Beatriz Colomina Analyzes the Impact of Modern Architecture on Human Health

Beatriz Colomina, Professor of Architecture and Founding Director of the Media and Modernity program at Princeton University, shared her research on the connections between modern architecture and human health with students, faculty, and guests at K…

Beatriz Colomina, Professor of Architecture and Founding Director of the Media and Modernity program at Princeton University, shared her research on the connections between modern architecture and human health with students, faculty, and guests at Kresge Theatre on Monday, 29 October 2018. Photo by Christina Brown.

By Evan Lehner 

Beatriz Colomina, Professor of Architecture and Founding Director of the Media and Modernity program at Princeton University, was the guest lecturer on Monday 29 October as part of the School of Architecture’s Fall 2018 Lecture Series. Colomina, an architectural historian from Spain, analyzes the work of titans of modern architecture, including Le Corbusier, Mies van der Rohe, and the Eames, among many others. Her work analyzes how architecture can influence the health of an individual. Through her own various works, including several books, Colomina attempts to establish the idea that great architects highly valued the idea that design can in itself be medicine.

Colomina began her lecture with the strong assertion that the era of modern architecture rose out of a lack of audacity in modern life. “Adolf Loos,” she contends, “argues for elimination of ornament, not simply for anesthetics, but because we no longer have nerves to eat and decorate as in previous generations. The priority of man had evolved to give man a new set of nerves.” The shift in what mankind needed and desired led to a reversal of opinion on ornament during this time; many of the architects of the early 1900s loathed it. Loos is considered by many as the catalyst for the rise of modern architecture, and Colomina explored why this happened. “Loos was very physically fragile,” she recounts. His handicaps led his designs to reflect his “nerve,” and thus he rejected styles of architecture and ornament that exacerbated his ill state. He believed that his idea of simpler, cleaner design could influence a good life.

Other events of the first half of the 20th century greatly contributed to the rise of the modern era. The two world wars decimated land and families, and diseases such as Spanish flu and tuberculosis ravaged even those furthest from the fronts. The world was in great need of healing. Modern architecture acted as the anesthesia to senseless acts of violence and eradication. The smooth surfaces of the architecture of this era offer respite from the trauma. Alvar Aalto’s Tuberculosis Sanatorium was clean and white, an embodiment of its role in cleansing patients from the dirt and grit of the outside world. Le Corbusier’s Villa Savoye similarly was painted white, its piloti suspended the living quarters from the moist, germ-ridden earth below.
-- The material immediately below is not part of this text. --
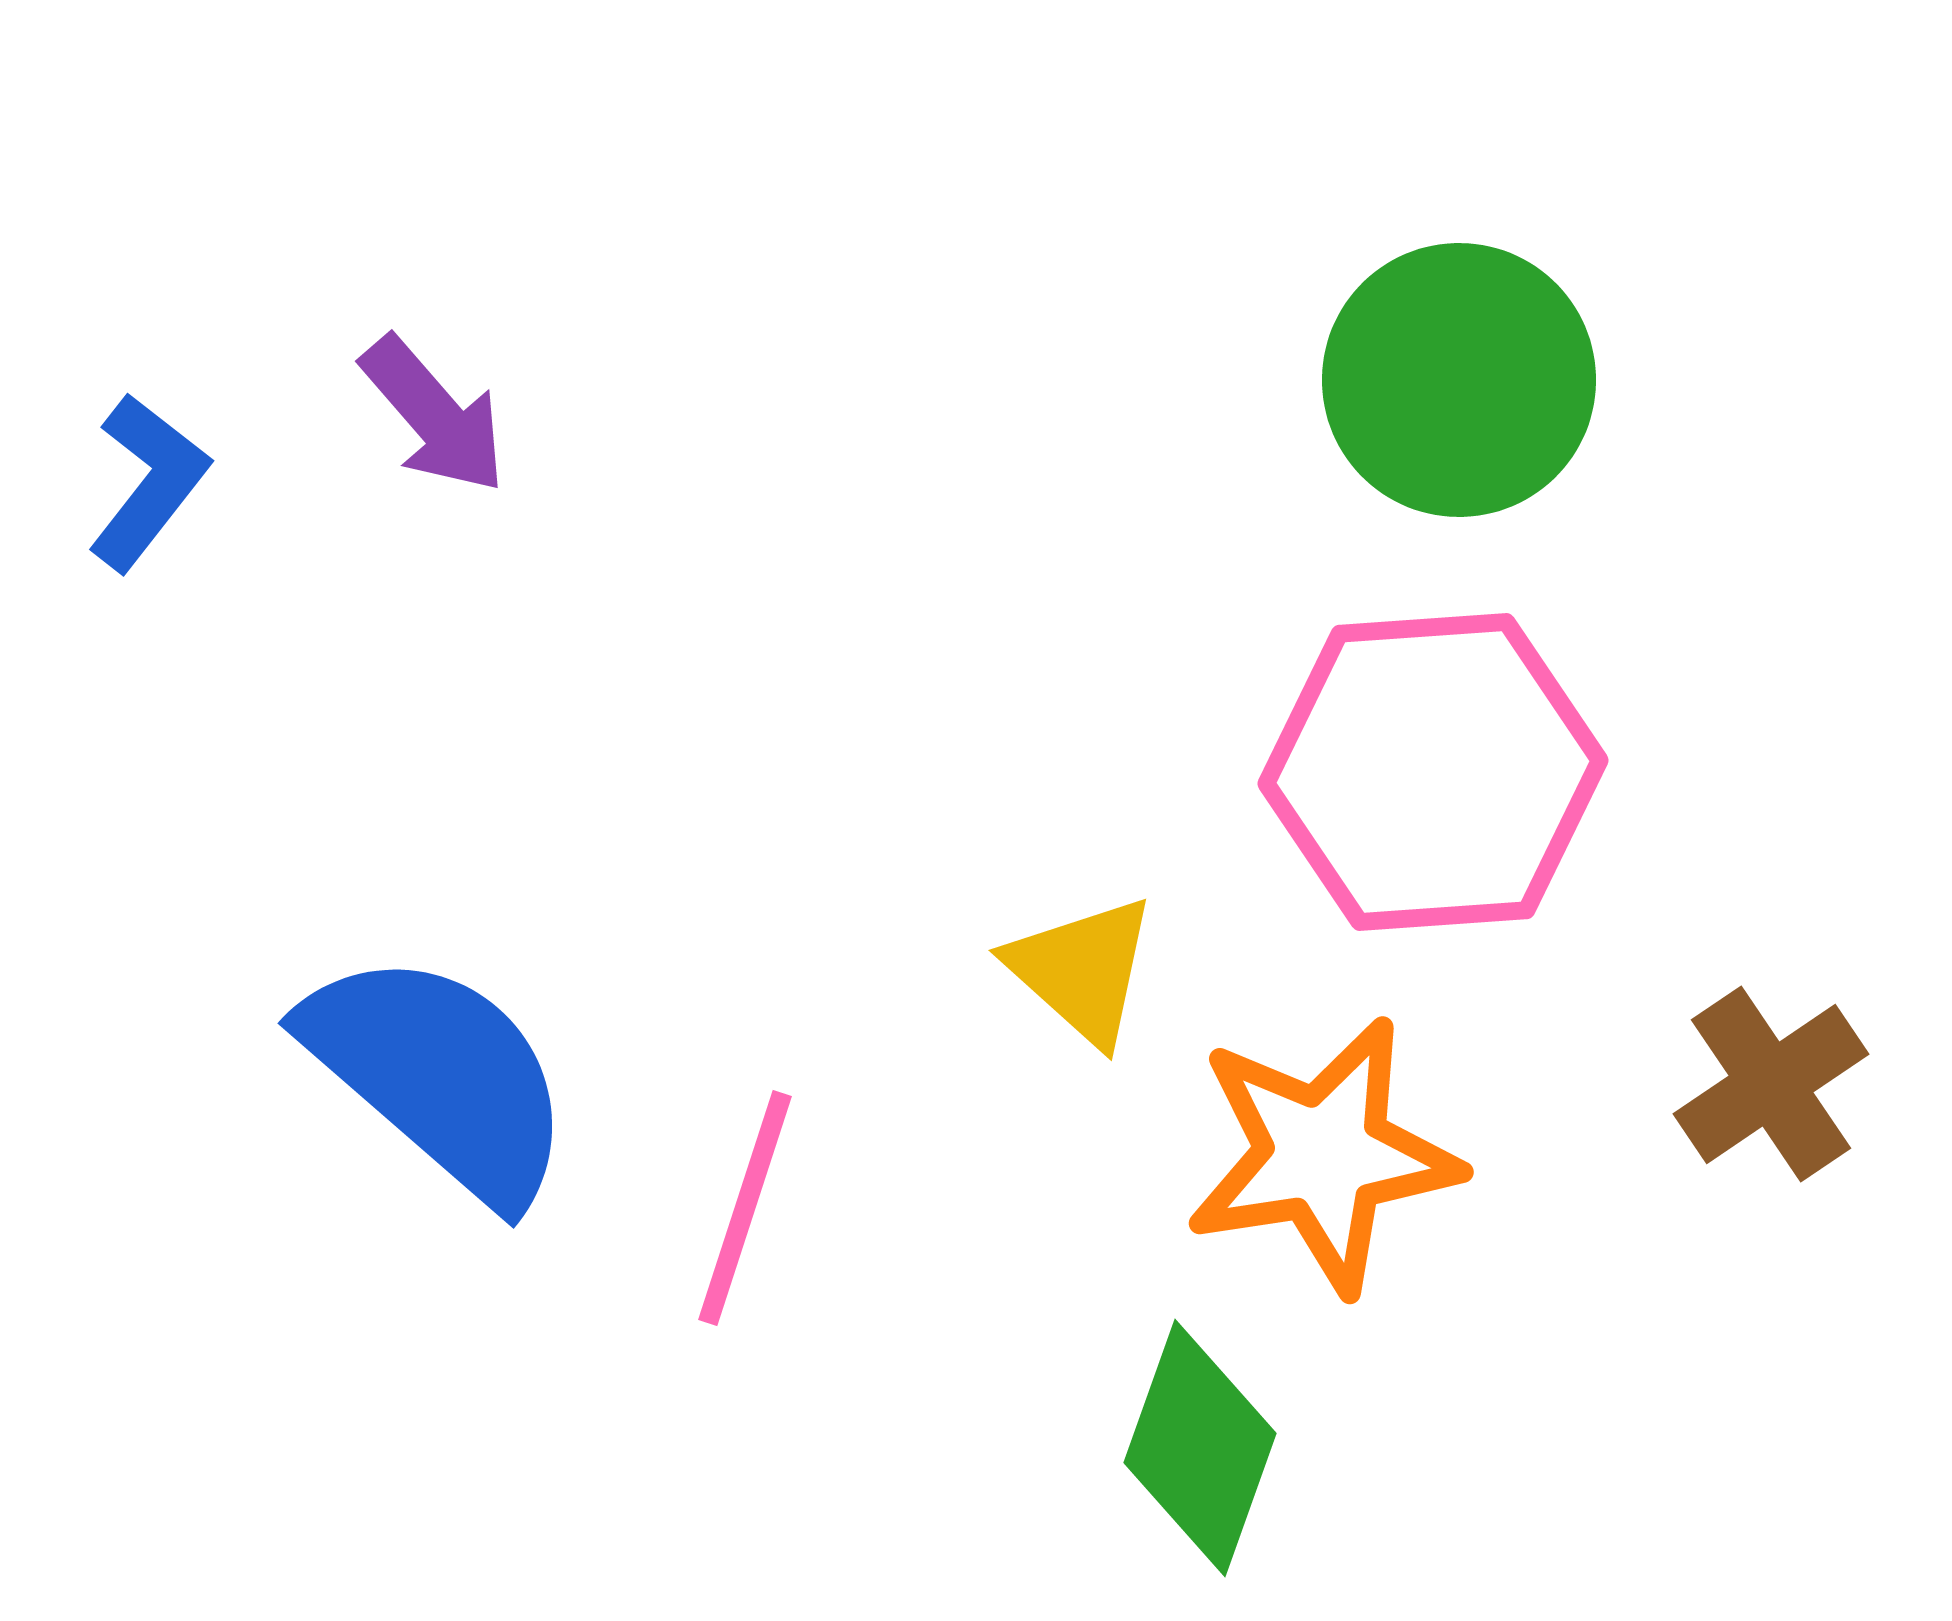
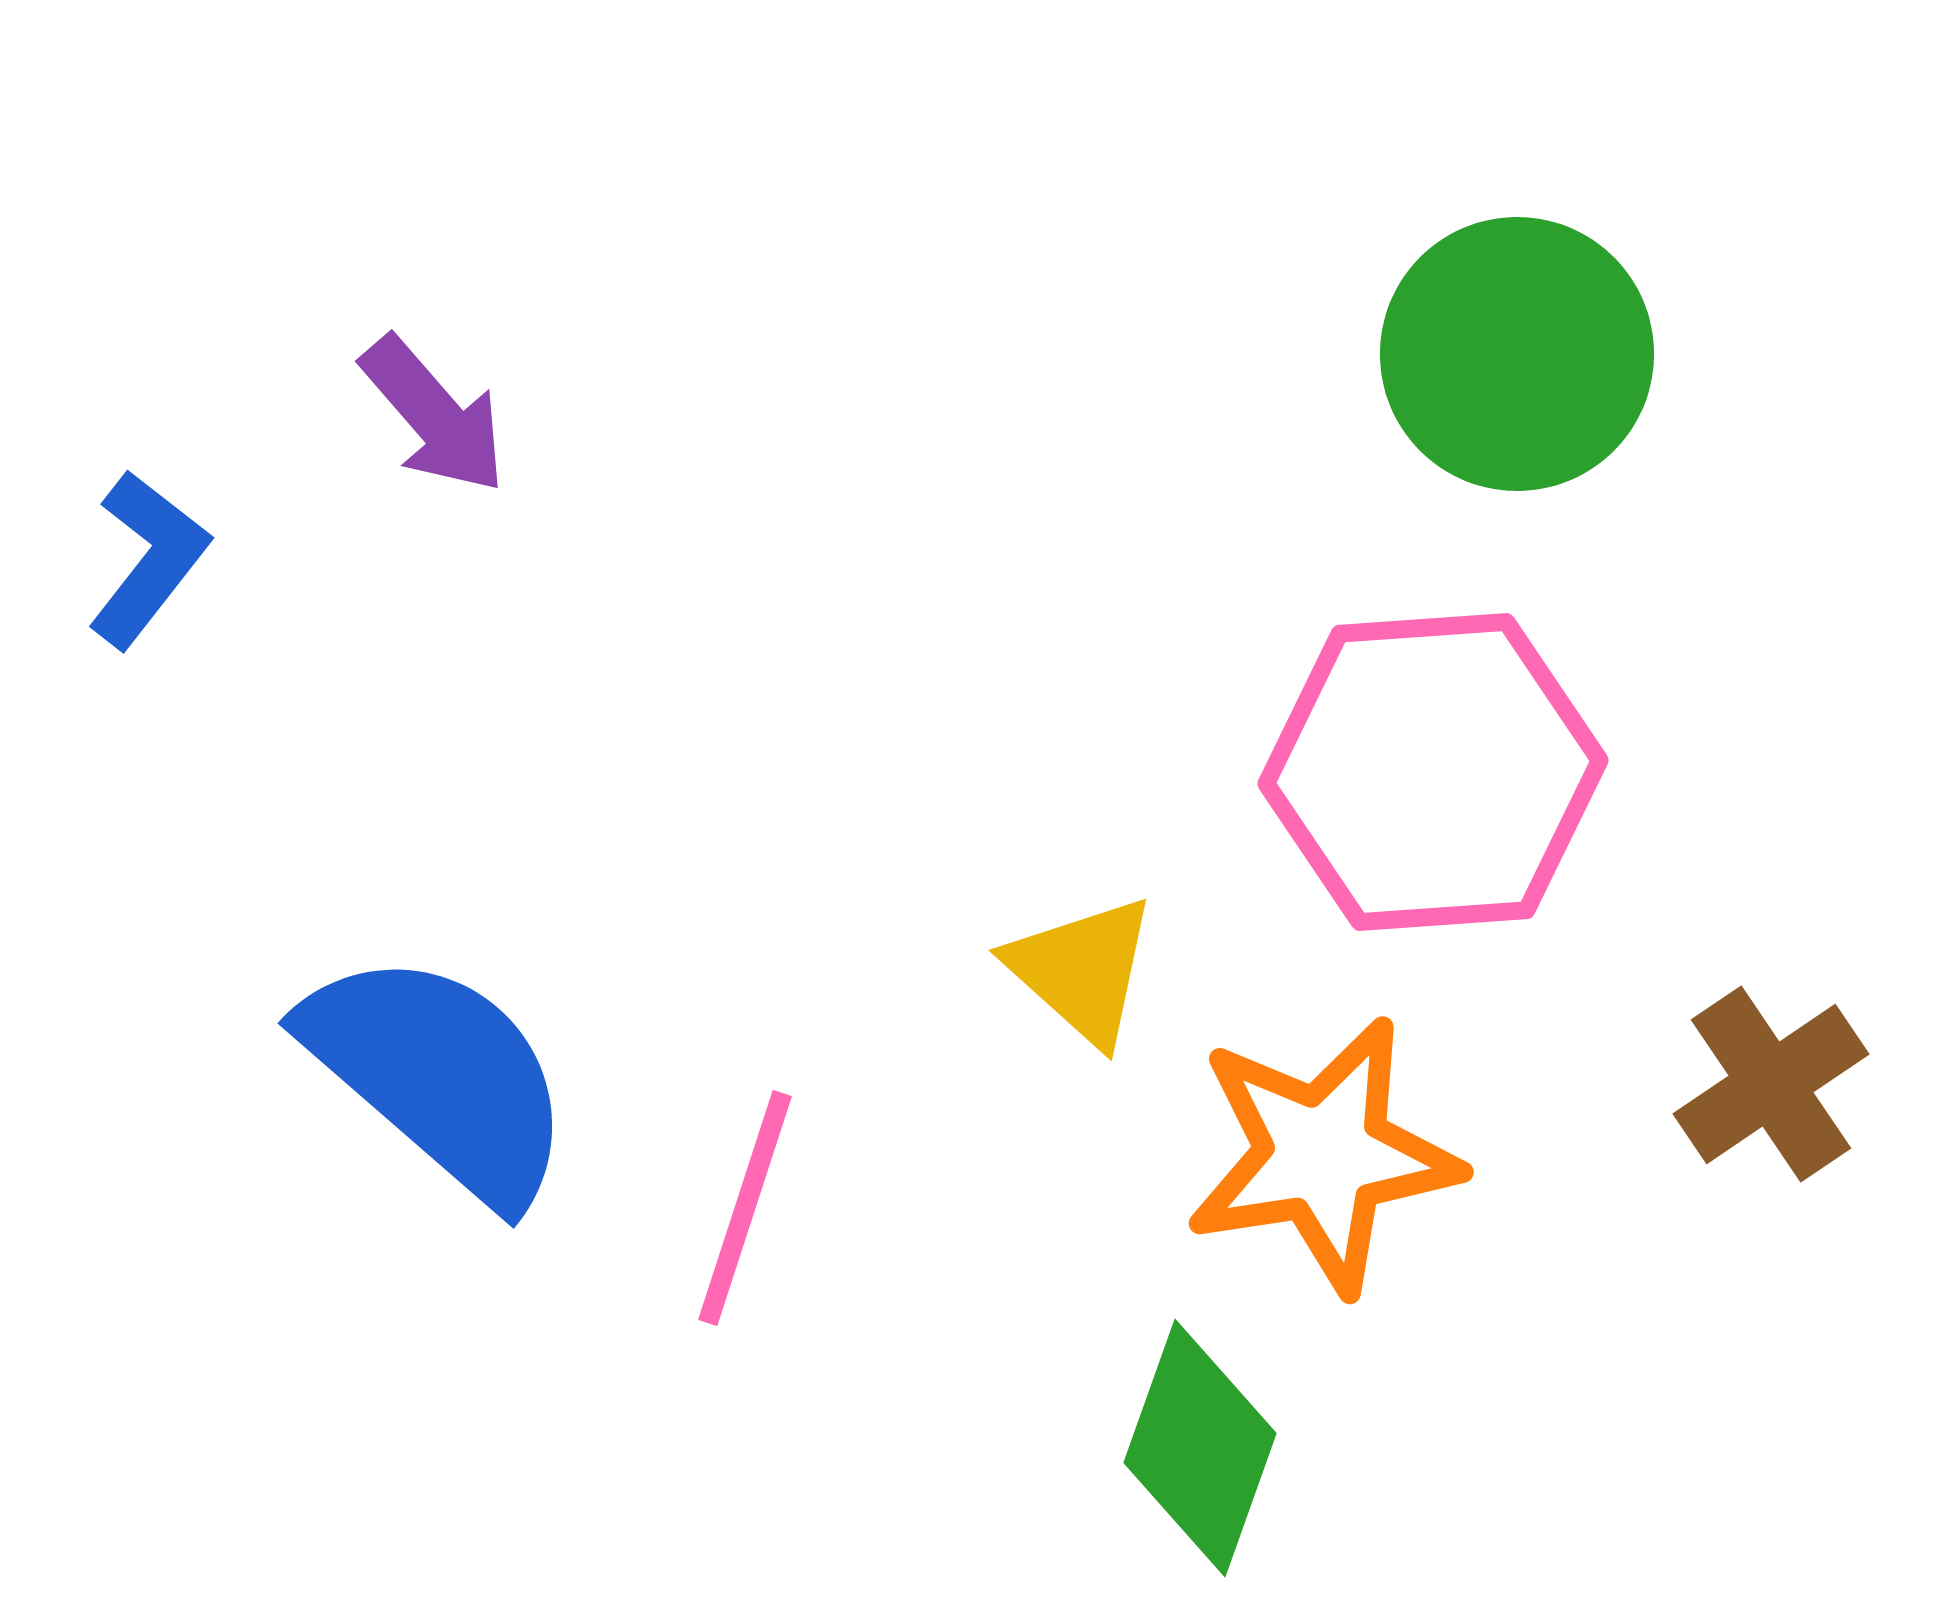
green circle: moved 58 px right, 26 px up
blue L-shape: moved 77 px down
Throughout the world, modern architecture was rising in response to the problems of the age.

Everything must come to an end, and this held true for the era of the modernists as well. Colomina explains that antibiotics largely did away with the fear of disease, and the anguish of such disastrous conflicts faded. She stresses, however, that this does not mean architecture no longer has potential to serve the same public service. “The environment has become completely man-made, we have in a sense become allergic to ourselves,” Colomina argues. People today are faced with challenges such as obesity, depression, and mental disorders that are exacerbated by contemporary lifestyles, yet these issues are much harder to target and alleviate. Whatever the debilitation of the age may be, architecture can be flexible enough to combat it. However, it will ultimately be up to the architect to foster such innovation in the built environment.

Evan Lehner is a third-year Bachelor of Architecture student in the Carnegie Mellon University School of Architecture.